→ Problem to work on
Your task is to find every line in the records that holds the string "verzekering" and copy it.

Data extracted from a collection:
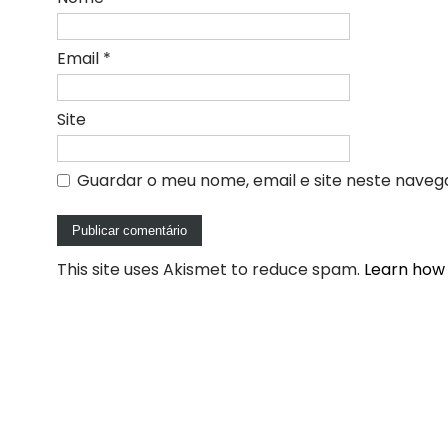
Email
*
Site
Guardar o meu nome, email e site neste naveg
This site uses Akismet to reduce spam.
Learn how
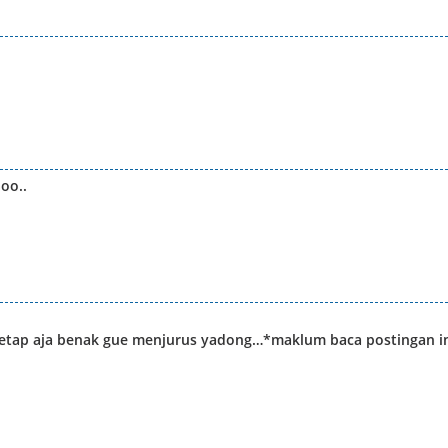
oo..
 tetap aja benak gue menjurus yadong…*maklum baca postingan i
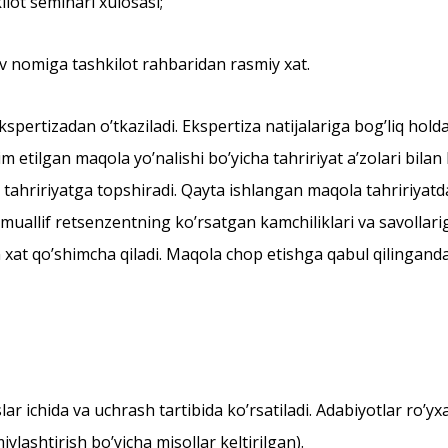
ilot seminari xulosasi;
v nomiga tashkilot rahbaridan rasmiy xat.
spertizadan oʼtkaziladi. Ekspertiza natijalariga bogʼliq hol
 etilgan maqola yoʼnalishi boʼyicha tahririyat aʼzolari bilan
n tahririyatga topshiradi. Qayta ishlangan maqola tahririyatd
uallif retsenzentning koʼrsatgan kamchiliklari va savollarig
lgan xat qoʼshimcha qiladi. Maqola chop etishga qabul qiling
ar ichida va uchrash tartibida koʼrsatiladi. Аdabiyotlar roʼ
iylashtirish boʼyicha misollar keltirilgan).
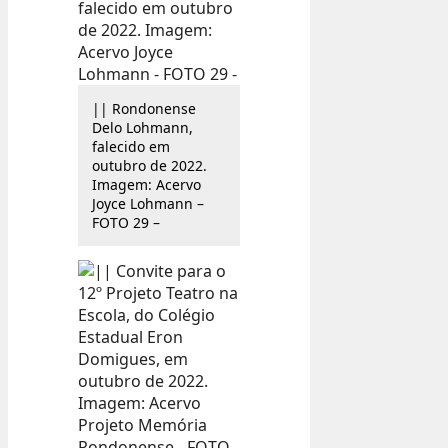
|| Rondonense
Delo Lohmann,
falecido em
outubro de 2022.
Imagem: Acervo
Joyce Lohmann –
FOTO 29 –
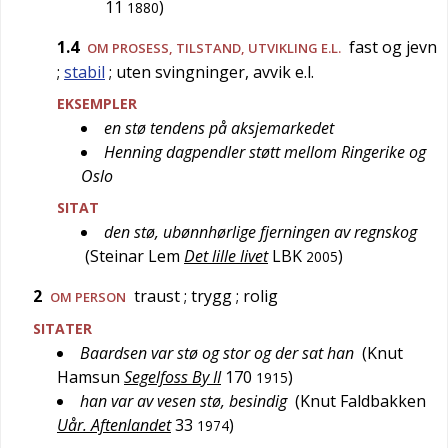
11
)
1880
1.4
fast og jevn
OM PROSESS, TILSTAND, UTVIKLING E.L.
;
stabil
; uten svingninger, avvik e.l.
EKSEMPLER
en stø tendens på aksjemarkedet
Henning dagpendler støtt mellom Ringerike og
Oslo
SITAT
den stø, ubønnhørlige fjerningen av regnskog
(
Steinar Lem
Det lille livet
LBK
)
2005
2
traust
; trygg
; rolig
OM PERSON
SITATER
Baardsen var stø og stor og der sat han
(
Knut
Hamsun
Segelfoss By II
170
)
1915
han var av vesen stø, besindig
(
Knut Faldbakken
Uår. Aftenlandet
33
)
1974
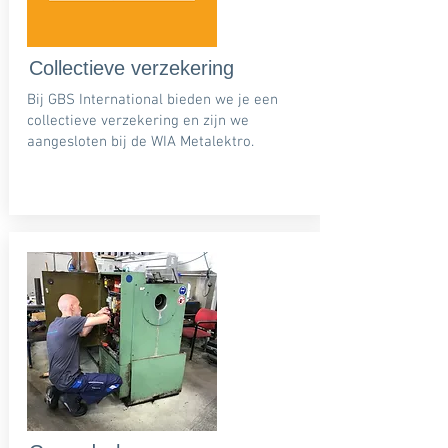
Collectieve verzekering
Bij GBS International bieden we je een
collectieve verzekering en zijn we
aangesloten bij de WIA Metalektro.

→ Output for this exercise
Collectieve verzekering
collectieve verzekering en zijn we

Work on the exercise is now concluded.